Problem
Keep the pictures out, please, and set down every record exactly.

Information provided
*** Begin section ***

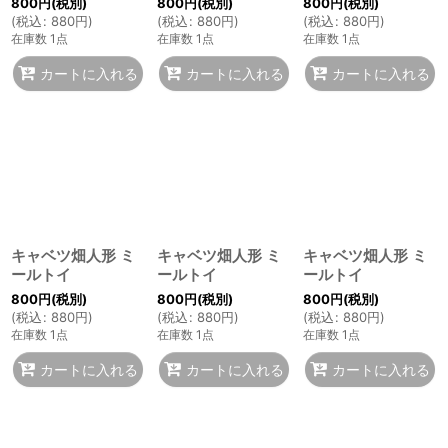
800
円
(税別)
800
円
(税別)
800
円
(税別)
(
税込
:
880
円
)
(
税込
:
880
円
)
(
税込
:
880
円
)
在庫数 1点
在庫数 1点
在庫数 1点
カートに入れる
カートに入れる
カートに入れる
キャベツ畑人形 ミ
キャベツ畑人形 ミ
キャベツ畑人形 ミ
ールトイ
ールトイ
ールトイ
800
円
(税別)
800
円
(税別)
800
円
(税別)
(
税込
:
880
円
)
(
税込
:
880
円
)
(
税込
:
880
円
)
在庫数 1点
在庫数 1点
在庫数 1点
カートに入れる
カートに入れる
カートに入れる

*** End section ***

Output for this exercise
800
円
(税別)
800
円
(税別)
800
円
(税別)
(
税込
:
880
円
)
(
税込
:
880
円
)
(
税込
:
880
円
)
在庫数 1点
在庫数 1点
在庫数 1点
カートに入れる
カートに入れる
カートに入れる
キャベツ畑人形 ミ
キャベツ畑人形 ミ
キャベツ畑人形 ミ
ールトイ
ールトイ
ールトイ
800
円
(税別)
800
円
(税別)
800
円
(税別)
(
税込
:
880
円
)
(
税込
:
880
円
)
(
税込
:
880
円
)
在庫数 1点
在庫数 1点
在庫数 1点
カートに入れる
カートに入れる
カートに入れる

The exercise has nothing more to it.